Vance ha detto che si possono “avere opinioni diverse sulla giustezza di questo o quel conflitto”, ma quando si esprime “un’opinione su questioni teologiche, bisogna assicurarsi che sia ancora alla verità”. Eppure, San Tommaso è stato abbastanza chiaro: perché una guerra sia considerata giusta, sono necessarie tre condizioni. Primo: l’autorità del principe, che è il custode del bene comune, il quale però “non porta la spada invano”. Secondo: è richiesta una giusta causa. Cioè, coloro a cui si muove guerra “meritano di essere combattuti a causa di qualche colpa”, cioè serve anche un motivo oggettivo e morale che la giustifichi. In questo caso, il fatto che la Repubblica islamica sia un regime sanguinario che vuole la cancellazione di Israele e la morte dell’America potrebbe rappresentare un valido motivo morale. Infine, è richiesta la “retta intenzione”, cioè chi combatte “mira a promuovere il bene o a evitare il male”. In questo caso la situazione è più incerta a causa del fatto che non è chiaro quali siano gli obiettivi di Trump (si sta cercando anche un ritorno economico?).

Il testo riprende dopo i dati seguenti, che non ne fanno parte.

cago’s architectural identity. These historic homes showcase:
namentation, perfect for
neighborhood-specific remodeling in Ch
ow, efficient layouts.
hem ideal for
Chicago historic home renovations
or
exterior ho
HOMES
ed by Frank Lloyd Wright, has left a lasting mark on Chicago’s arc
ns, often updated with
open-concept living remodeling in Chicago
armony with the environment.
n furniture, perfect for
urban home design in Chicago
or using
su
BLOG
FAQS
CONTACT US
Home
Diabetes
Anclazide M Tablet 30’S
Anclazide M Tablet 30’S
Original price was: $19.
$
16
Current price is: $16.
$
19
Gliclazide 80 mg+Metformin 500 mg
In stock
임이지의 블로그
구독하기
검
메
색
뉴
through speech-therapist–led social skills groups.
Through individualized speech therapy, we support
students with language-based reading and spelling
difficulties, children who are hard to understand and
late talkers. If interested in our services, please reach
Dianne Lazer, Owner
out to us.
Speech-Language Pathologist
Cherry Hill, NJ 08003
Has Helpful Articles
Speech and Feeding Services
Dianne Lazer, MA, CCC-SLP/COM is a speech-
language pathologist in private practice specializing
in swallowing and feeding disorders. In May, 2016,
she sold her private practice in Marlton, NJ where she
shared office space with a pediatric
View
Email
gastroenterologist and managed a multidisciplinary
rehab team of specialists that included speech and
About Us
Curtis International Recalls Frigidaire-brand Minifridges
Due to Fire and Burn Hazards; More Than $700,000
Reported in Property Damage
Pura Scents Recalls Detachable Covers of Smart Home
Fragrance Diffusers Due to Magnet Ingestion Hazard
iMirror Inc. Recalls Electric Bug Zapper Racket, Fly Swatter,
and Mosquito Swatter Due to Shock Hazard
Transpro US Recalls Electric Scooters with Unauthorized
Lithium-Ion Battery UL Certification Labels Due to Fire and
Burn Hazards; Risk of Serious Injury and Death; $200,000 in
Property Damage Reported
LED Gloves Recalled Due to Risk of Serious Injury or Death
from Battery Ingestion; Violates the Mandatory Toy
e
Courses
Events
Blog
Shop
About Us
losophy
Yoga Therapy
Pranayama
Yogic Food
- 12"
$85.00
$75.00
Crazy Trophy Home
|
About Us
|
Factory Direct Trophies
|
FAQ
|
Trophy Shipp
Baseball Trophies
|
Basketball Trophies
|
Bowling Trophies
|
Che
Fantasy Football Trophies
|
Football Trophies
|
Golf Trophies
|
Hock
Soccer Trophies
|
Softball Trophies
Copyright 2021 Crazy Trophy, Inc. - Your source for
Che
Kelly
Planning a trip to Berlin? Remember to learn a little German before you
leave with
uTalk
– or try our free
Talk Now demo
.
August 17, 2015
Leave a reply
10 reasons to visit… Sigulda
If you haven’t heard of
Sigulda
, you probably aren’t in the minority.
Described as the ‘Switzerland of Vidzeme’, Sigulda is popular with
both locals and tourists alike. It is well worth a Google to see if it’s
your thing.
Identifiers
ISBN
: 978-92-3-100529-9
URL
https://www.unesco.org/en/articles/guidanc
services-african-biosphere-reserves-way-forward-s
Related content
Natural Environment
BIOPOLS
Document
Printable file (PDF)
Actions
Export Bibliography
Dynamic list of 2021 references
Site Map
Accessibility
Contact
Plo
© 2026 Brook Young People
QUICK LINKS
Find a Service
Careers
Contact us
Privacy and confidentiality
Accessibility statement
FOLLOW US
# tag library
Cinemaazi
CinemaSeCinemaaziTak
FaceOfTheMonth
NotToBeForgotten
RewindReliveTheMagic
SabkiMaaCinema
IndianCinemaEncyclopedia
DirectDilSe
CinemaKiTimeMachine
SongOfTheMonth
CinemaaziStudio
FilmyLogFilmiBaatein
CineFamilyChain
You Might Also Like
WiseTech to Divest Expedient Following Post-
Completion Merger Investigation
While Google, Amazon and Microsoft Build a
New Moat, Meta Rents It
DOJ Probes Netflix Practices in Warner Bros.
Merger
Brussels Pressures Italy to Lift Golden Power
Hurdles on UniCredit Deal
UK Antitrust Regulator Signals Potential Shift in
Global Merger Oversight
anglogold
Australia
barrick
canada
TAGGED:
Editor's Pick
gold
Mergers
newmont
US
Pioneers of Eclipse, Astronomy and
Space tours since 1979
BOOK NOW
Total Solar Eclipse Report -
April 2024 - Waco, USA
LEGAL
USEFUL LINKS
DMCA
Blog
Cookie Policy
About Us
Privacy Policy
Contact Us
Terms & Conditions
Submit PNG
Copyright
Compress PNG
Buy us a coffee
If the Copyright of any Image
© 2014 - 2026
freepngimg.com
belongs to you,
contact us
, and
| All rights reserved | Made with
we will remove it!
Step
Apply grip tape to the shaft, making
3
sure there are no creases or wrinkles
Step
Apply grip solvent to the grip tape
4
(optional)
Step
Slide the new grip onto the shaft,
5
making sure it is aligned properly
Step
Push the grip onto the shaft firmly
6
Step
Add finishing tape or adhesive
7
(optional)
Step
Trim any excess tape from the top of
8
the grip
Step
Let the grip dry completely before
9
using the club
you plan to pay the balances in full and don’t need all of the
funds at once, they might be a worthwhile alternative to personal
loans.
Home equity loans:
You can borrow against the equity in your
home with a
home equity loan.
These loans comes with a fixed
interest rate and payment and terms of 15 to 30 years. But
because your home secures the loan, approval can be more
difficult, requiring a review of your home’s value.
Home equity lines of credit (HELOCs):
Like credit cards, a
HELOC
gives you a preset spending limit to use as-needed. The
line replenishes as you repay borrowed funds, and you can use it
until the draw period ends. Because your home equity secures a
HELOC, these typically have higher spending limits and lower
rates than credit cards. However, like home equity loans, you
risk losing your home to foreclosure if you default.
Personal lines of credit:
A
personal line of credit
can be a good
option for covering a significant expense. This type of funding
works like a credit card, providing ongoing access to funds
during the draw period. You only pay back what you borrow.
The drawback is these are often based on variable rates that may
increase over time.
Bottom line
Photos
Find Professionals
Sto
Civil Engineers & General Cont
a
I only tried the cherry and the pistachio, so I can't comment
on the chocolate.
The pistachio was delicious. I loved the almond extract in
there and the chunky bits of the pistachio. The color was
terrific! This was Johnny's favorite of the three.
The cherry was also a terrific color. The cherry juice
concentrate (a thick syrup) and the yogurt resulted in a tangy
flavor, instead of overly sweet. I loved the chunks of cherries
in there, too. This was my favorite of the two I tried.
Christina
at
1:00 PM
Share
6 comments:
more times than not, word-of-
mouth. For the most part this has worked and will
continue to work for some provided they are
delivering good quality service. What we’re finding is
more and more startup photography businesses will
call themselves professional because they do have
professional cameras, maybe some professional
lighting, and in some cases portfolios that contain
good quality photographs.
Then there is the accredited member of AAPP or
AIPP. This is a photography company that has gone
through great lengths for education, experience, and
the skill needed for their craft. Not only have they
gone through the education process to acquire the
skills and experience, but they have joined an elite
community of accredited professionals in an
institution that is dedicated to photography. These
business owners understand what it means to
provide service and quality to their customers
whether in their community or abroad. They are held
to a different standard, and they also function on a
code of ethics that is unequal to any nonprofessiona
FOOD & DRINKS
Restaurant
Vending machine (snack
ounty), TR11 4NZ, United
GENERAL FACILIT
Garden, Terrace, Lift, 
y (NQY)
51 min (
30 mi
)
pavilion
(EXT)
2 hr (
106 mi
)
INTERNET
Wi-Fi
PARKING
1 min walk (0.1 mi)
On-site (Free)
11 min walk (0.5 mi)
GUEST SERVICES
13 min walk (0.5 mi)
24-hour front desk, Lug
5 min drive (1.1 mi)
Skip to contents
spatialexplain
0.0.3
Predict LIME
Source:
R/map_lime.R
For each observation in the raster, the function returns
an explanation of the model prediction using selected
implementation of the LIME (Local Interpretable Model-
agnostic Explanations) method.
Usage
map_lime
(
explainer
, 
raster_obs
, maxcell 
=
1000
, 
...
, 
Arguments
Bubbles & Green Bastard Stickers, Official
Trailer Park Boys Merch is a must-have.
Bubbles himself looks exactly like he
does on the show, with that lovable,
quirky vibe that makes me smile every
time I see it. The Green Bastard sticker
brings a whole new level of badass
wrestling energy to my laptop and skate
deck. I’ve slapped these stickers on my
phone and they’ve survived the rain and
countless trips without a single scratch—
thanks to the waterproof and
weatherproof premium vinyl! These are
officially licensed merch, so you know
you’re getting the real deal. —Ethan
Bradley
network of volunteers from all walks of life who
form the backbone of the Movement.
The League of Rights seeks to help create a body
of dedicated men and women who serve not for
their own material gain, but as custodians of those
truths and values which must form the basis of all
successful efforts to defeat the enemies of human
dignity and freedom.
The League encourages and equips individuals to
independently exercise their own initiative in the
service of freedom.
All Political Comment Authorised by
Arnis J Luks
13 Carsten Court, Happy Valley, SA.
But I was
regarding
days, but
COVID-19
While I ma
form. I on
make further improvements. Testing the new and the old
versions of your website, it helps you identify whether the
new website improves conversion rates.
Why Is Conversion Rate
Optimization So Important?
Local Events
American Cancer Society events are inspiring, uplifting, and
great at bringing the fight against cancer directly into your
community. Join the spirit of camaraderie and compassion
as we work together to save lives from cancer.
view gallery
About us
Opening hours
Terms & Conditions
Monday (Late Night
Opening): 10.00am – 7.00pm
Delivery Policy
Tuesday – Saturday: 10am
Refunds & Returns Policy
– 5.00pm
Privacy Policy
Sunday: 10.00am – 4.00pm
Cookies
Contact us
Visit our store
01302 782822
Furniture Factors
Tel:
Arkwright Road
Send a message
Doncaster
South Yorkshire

La Chiesa Cattolica ha dunque una tradizione millenaria della guerra giusta che negli ultimi tempi ha trovato delle specificazioni. Pur mantenendo criteri simili a quelli tomisti, il Catechismo della Chiesa oggi mette l’accento sulla legittima difesa armata e non sulla vendetta delle ingiustizie. Insomma, si può combattere ma per fermare un aggressore. Oltre alla “Pacem in Terris” del 1963, in cui Papa Giovanni XXIII dichiarò che di fatto nell’era atomica è “quasi impossibile pensare che la guerra possa essere utilizzata come strumento di giustizia”, più recentemente Papa Francesco nell’enciclica “Fratelli tutti” (2020) ha sottolineato che oggi “è molto difficile sostenere i criteri razionali maturati in altri secoli per parlare di una possibile guerra giusta”. Questo il punto teologico, al di là del quale rimangono forti dubbi sulla convenienza di dare lezioni al Papa sulla questione morale attinente alla guerra.